Document layout analysis data:
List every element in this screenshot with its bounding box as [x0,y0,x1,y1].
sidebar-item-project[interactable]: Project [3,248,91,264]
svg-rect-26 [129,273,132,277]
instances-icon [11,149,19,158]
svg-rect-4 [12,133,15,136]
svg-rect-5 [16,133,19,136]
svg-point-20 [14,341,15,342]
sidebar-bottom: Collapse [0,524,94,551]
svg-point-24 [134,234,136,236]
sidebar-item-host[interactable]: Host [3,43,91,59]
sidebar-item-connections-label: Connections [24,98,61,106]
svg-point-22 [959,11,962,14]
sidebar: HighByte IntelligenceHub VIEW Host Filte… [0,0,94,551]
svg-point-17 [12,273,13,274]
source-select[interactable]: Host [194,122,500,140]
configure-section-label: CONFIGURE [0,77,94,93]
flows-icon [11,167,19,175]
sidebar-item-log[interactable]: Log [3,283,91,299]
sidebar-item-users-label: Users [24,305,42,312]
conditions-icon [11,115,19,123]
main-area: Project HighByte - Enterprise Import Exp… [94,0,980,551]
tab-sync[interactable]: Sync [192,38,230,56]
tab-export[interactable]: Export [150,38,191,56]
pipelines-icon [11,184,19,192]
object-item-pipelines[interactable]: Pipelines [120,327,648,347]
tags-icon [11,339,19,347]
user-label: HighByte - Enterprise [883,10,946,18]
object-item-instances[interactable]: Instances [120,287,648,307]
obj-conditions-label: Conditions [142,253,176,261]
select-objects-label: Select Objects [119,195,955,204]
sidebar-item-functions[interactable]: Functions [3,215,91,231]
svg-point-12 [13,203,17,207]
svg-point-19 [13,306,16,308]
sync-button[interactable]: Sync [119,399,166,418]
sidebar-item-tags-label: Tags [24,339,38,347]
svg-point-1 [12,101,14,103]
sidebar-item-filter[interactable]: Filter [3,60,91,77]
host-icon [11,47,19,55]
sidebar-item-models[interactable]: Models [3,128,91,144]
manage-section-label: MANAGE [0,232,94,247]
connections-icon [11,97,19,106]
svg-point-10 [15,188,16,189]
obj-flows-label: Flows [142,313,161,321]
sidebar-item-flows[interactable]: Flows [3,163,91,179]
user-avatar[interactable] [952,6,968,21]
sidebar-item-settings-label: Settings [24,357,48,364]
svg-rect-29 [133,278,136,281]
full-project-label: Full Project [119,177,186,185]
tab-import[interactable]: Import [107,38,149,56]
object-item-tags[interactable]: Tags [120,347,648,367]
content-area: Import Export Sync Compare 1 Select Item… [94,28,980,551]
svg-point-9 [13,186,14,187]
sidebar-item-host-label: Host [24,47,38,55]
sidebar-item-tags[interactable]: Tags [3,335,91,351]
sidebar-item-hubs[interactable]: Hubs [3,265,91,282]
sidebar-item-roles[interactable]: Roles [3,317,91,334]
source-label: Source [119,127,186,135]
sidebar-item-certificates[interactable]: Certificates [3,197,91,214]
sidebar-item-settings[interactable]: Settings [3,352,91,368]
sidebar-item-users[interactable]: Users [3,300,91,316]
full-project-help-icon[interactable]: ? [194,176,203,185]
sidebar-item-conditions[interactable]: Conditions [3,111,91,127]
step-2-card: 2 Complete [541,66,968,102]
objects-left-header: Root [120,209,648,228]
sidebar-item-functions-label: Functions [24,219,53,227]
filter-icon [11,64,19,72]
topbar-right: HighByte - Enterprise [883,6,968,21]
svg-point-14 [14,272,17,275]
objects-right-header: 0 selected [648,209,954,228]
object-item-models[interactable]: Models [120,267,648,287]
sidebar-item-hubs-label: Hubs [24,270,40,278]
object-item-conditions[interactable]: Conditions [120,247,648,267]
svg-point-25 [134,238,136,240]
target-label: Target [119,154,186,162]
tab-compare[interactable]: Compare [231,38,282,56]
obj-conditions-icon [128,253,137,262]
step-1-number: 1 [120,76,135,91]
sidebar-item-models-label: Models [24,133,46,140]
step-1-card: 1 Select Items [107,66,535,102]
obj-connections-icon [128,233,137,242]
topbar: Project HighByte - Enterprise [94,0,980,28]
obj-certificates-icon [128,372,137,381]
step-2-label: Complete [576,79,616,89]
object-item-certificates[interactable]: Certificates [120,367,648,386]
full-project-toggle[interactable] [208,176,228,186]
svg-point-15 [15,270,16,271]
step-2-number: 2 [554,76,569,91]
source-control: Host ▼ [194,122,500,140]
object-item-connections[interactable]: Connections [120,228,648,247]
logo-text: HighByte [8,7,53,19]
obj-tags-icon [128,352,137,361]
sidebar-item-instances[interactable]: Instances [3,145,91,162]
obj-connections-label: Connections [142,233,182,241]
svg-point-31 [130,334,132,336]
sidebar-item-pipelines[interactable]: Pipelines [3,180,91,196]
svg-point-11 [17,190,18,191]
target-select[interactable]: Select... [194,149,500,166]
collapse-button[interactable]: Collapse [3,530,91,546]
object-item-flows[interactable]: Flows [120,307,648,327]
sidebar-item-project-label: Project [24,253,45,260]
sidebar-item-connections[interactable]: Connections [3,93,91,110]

• _Brief_
For this exercise, give every entry again exactly as it appears.

• _Answer section_
List every element in this screenshot with its bounding box as [x0,y0,x1,y1].
sidebar-item-project[interactable]: Project [3,248,91,264]
svg-rect-26 [129,273,132,277]
instances-icon [11,149,19,158]
svg-rect-4 [12,133,15,136]
svg-rect-5 [16,133,19,136]
svg-point-20 [14,341,15,342]
sidebar-bottom: Collapse [0,524,94,551]
svg-point-24 [134,234,136,236]
sidebar-item-host[interactable]: Host [3,43,91,59]
sidebar-item-connections-label: Connections [24,98,61,106]
svg-point-22 [959,11,962,14]
sidebar: HighByte IntelligenceHub VIEW Host Filte… [0,0,94,551]
svg-point-17 [12,273,13,274]
source-select[interactable]: Host [194,122,500,140]
configure-section-label: CONFIGURE [0,77,94,93]
flows-icon [11,167,19,175]
sidebar-item-log[interactable]: Log [3,283,91,299]
sidebar-item-users-label: Users [24,305,42,312]
conditions-icon [11,115,19,123]
main-area: Project HighByte - Enterprise Import Exp… [94,0,980,551]
tab-sync[interactable]: Sync [192,38,230,56]
tab-export[interactable]: Export [150,38,191,56]
pipelines-icon [11,184,19,192]
object-item-pipelines[interactable]: Pipelines [120,327,648,347]
tags-icon [11,339,19,347]
user-label: HighByte - Enterprise [883,10,946,18]
object-item-instances[interactable]: Instances [120,287,648,307]
obj-conditions-label: Conditions [142,253,176,261]
select-objects-label: Select Objects [119,195,955,204]
sidebar-item-functions[interactable]: Functions [3,215,91,231]
svg-point-12 [13,203,17,207]
svg-point-19 [13,306,16,308]
sync-button[interactable]: Sync [119,399,166,418]
sidebar-item-tags-label: Tags [24,339,38,347]
svg-point-1 [12,101,14,103]
sidebar-item-filter[interactable]: Filter [3,60,91,77]
host-icon [11,47,19,55]
sidebar-item-models[interactable]: Models [3,128,91,144]
manage-section-label: MANAGE [0,232,94,247]
connections-icon [11,97,19,106]
svg-point-10 [15,188,16,189]
obj-flows-label: Flows [142,313,161,321]
sidebar-item-flows[interactable]: Flows [3,163,91,179]
user-avatar[interactable] [952,6,968,21]
sidebar-item-settings-label: Settings [24,357,48,364]
svg-rect-29 [133,278,136,281]
full-project-label: Full Project [119,177,186,185]
tab-import[interactable]: Import [107,38,149,56]
object-item-tags[interactable]: Tags [120,347,648,367]
content-area: Import Export Sync Compare 1 Select Item… [94,28,980,551]
svg-point-9 [13,186,14,187]
sidebar-item-host-label: Host [24,47,38,55]
sidebar-item-tags[interactable]: Tags [3,335,91,351]
sidebar-item-hubs[interactable]: Hubs [3,265,91,282]
sidebar-item-roles[interactable]: Roles [3,317,91,334]
source-label: Source [119,127,186,135]
sidebar-item-certificates[interactable]: Certificates [3,197,91,214]
sidebar-item-settings[interactable]: Settings [3,352,91,368]
sidebar-item-users[interactable]: Users [3,300,91,316]
full-project-help-icon[interactable]: ? [194,176,203,185]
sidebar-item-conditions[interactable]: Conditions [3,111,91,127]
step-2-card: 2 Complete [541,66,968,102]
objects-left-header: Root [120,209,648,228]
sidebar-item-functions-label: Functions [24,219,53,227]
filter-icon [11,64,19,72]
topbar-right: HighByte - Enterprise [883,6,968,21]
svg-point-14 [14,272,17,275]
objects-right-header: 0 selected [648,209,954,228]
object-item-models[interactable]: Models [120,267,648,287]
sidebar-item-hubs-label: Hubs [24,270,40,278]
object-item-conditions[interactable]: Conditions [120,247,648,267]
svg-point-25 [134,238,136,240]
target-label: Target [119,154,186,162]
tab-compare[interactable]: Compare [231,38,282,56]
obj-conditions-icon [128,253,137,262]
step-1-number: 1 [120,76,135,91]
sidebar-item-models-label: Models [24,133,46,140]
step-1-card: 1 Select Items [107,66,535,102]
obj-connections-icon [128,233,137,242]
topbar: Project HighByte - Enterprise [94,0,980,28]
obj-certificates-icon [128,372,137,381]
step-2-label: Complete [576,79,616,89]
object-item-certificates[interactable]: Certificates [120,367,648,386]
full-project-toggle[interactable] [208,176,228,186]
svg-point-15 [15,270,16,271]
step-2-number: 2 [554,76,569,91]
source-control: Host ▼ [194,122,500,140]
object-item-connections[interactable]: Connections [120,228,648,247]
logo-text: HighByte [8,7,53,19]
obj-tags-icon [128,352,137,361]
sidebar-item-instances[interactable]: Instances [3,145,91,162]
obj-connections-label: Connections [142,233,182,241]
svg-point-31 [130,334,132,336]
sidebar-item-pipelines[interactable]: Pipelines [3,180,91,196]
svg-point-11 [17,190,18,191]
target-select[interactable]: Select... [194,149,500,166]
collapse-button[interactable]: Collapse [3,530,91,546]
object-item-flows[interactable]: Flows [120,307,648,327]
sidebar-item-project-label: Project [24,253,45,260]
sidebar-item-connections[interactable]: Connections [3,93,91,110]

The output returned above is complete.